What this task involves: Please restate word for word, and with nothing added, the lines that run from the one holding "Bij het Baljuwplein wordt 4,5" to the end of the entries below.

***** Recorded information *****

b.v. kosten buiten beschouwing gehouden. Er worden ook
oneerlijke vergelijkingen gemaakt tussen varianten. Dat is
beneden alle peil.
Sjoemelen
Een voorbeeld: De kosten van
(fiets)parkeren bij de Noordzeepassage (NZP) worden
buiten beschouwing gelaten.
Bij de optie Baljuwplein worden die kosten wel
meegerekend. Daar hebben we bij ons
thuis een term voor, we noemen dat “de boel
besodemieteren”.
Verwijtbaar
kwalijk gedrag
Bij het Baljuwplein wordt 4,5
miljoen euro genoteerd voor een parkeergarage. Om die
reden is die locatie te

*****

Answer to the exercise:
Bij het Baljuwplein wordt 4,5
miljoen euro genoteerd voor een parkeergarage. Om die
reden is die locatie te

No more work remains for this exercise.